(Collected data entries)
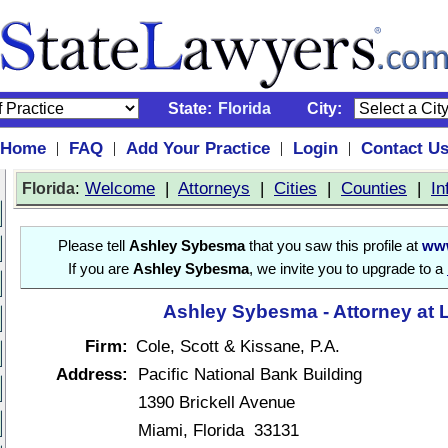
State:
Florida
City:
Home
FAQ
Add Your Practice
Login
Contact U
|
|
|
|
:
Welcome
|
Attorneys
|
Cities
|
Counties
|
In
Florida
Please tell
Ashley Sybesma
that you saw this profile at
www
If you are
Ashley Sybesma
, we invite you to upgrade to a
Ashley Sybesma - Attorney at 
Firm:
Cole, Scott & Kissane, P.A.
Address:
Pacific National Bank Building
1390 Brickell Avenue
Miami, Florida 33131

**Your goal**:
Could you print the lines of the records above from the one containing "Add Your Practice" through the last, exactly and with no additions?

**Reply to the task**:
Add Your Practice
Login
Contact U
|
|
|
|
:
Welcome
|
Attorneys
|
Cities
|
Counties
|
In
Florida
Please tell
Ashley Sybesma
that you saw this profile at
www
If you are
Ashley Sybesma
, we invite you to upgrade to a
Ashley Sybesma - Attorney at 
Firm:
Cole, Scott & Kissane, P.A.
Address:
Pacific National Bank Building
1390 Brickell Avenue
Miami, Florida 33131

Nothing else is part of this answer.